Exercise: Which lines below contain "ሽግግር"? Copy every one of them.

Excerpts from a dataset
____________________

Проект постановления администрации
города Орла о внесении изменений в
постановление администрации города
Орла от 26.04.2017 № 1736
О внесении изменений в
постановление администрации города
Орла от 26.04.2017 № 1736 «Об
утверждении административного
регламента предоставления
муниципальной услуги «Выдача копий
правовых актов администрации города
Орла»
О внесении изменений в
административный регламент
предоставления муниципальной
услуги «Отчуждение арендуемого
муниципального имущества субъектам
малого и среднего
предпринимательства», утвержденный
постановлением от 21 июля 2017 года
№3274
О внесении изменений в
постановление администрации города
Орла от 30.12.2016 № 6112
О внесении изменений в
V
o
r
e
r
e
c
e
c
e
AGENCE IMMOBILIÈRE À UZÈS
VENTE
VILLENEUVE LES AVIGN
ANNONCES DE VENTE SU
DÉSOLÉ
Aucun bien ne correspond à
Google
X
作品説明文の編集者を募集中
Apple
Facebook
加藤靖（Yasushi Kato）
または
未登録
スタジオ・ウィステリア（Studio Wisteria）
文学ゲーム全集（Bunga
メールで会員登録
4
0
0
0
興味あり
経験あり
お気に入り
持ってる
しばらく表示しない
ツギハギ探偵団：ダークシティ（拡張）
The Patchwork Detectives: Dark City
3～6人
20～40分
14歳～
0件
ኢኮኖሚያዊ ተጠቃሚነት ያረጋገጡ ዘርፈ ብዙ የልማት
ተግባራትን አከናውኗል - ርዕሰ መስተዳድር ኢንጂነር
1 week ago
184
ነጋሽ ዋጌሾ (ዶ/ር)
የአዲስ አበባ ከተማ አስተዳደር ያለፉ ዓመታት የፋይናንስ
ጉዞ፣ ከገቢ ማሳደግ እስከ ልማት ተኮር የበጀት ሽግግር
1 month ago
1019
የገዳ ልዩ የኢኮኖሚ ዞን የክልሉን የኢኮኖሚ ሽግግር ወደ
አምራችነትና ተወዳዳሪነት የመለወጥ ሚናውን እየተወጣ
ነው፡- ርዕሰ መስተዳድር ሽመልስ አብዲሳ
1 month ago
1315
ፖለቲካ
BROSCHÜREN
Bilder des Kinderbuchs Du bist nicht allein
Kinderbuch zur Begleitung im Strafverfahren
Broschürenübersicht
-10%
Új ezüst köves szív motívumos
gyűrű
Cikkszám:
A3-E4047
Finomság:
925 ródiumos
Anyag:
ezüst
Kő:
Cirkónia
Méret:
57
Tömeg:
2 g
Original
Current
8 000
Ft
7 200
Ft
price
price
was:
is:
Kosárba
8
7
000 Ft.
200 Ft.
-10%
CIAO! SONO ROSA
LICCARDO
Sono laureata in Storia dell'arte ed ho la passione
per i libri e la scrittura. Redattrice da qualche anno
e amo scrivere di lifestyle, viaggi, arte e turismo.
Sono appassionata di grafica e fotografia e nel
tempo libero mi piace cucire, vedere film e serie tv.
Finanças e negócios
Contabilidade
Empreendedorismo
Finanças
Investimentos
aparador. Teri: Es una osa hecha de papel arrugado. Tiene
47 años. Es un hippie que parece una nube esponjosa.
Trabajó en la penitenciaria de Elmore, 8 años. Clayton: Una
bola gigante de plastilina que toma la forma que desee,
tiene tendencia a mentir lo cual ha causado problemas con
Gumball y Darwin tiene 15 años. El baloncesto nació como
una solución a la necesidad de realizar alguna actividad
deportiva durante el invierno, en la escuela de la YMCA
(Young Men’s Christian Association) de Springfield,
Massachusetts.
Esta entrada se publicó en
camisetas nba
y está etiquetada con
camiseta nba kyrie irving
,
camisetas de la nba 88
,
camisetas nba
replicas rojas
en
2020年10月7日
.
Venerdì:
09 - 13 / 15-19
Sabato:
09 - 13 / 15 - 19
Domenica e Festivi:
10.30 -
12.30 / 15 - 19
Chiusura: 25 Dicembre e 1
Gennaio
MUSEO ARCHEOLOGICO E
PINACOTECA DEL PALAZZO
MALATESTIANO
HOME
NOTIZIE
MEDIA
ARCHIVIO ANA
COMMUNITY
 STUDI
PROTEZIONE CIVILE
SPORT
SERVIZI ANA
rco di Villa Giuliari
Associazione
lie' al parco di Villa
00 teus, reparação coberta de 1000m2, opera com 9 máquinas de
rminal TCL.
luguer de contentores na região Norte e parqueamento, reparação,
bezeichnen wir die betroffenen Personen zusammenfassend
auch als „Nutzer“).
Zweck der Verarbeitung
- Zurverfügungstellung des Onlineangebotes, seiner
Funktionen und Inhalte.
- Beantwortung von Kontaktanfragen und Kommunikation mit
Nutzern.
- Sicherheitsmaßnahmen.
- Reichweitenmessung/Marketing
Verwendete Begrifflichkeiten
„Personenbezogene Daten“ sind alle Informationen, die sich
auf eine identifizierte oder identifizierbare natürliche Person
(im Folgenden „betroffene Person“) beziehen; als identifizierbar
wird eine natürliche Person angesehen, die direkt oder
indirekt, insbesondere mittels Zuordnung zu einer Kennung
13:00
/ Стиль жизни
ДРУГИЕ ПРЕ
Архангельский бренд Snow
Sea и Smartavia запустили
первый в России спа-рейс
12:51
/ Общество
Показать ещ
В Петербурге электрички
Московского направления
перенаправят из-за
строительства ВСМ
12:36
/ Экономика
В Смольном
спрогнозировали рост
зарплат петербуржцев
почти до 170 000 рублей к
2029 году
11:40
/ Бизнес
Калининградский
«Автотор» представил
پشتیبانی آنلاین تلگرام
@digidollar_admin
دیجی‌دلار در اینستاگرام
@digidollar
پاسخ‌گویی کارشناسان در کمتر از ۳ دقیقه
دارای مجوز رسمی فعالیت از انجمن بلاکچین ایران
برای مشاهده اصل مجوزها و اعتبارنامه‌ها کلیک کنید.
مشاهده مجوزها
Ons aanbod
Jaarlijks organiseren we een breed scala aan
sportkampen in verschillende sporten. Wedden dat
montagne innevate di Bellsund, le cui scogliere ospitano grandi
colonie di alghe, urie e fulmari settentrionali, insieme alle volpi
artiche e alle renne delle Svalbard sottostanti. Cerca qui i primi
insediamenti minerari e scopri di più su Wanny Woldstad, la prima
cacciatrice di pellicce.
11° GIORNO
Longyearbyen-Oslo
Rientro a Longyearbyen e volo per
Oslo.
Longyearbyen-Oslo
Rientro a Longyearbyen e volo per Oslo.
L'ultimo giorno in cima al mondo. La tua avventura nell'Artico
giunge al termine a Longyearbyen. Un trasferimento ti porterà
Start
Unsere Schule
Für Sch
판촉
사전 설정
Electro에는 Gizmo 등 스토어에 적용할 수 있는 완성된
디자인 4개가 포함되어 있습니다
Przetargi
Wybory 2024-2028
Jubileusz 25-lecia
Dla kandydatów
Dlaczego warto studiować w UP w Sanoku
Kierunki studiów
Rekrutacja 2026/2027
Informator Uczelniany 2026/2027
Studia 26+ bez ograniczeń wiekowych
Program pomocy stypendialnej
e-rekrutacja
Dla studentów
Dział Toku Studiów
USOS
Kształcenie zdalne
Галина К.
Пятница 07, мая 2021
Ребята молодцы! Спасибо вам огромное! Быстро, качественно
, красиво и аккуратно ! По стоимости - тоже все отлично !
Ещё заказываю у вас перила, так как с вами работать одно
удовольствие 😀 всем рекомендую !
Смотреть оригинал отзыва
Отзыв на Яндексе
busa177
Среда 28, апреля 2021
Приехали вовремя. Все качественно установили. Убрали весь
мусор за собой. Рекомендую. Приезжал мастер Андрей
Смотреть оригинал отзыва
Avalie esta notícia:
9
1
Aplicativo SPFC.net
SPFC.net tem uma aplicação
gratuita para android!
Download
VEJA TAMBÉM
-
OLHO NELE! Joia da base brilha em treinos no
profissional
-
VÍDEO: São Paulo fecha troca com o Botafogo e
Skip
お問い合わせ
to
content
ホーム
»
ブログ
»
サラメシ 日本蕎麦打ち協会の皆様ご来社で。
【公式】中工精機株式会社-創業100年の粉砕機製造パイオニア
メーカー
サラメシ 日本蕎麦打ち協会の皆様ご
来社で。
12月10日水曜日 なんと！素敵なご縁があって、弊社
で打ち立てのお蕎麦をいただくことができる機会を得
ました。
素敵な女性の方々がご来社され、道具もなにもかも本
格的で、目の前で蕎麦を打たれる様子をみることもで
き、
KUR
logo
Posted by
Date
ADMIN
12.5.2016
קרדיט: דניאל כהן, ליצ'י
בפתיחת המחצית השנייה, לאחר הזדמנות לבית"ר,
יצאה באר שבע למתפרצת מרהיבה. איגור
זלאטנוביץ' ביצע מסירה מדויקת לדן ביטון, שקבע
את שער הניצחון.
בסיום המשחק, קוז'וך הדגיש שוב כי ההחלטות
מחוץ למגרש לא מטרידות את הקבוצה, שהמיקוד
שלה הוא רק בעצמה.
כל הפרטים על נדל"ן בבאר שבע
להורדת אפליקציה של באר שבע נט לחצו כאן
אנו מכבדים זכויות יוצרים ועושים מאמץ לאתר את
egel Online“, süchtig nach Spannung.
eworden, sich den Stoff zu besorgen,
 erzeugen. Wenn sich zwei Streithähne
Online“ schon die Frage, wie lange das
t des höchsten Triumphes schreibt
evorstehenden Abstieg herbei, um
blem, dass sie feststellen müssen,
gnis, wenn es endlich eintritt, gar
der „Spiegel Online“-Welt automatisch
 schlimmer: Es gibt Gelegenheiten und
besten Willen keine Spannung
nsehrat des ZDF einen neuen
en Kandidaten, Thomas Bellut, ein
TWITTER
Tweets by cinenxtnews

____________________

Exercise solution:
ጉዞ፣ ከገቢ ማሳደግ እስከ ልማት ተኮር የበጀት ሽግግር
የገዳ ልዩ የኢኮኖሚ ዞን የክልሉን የኢኮኖሚ ሽግግር ወደ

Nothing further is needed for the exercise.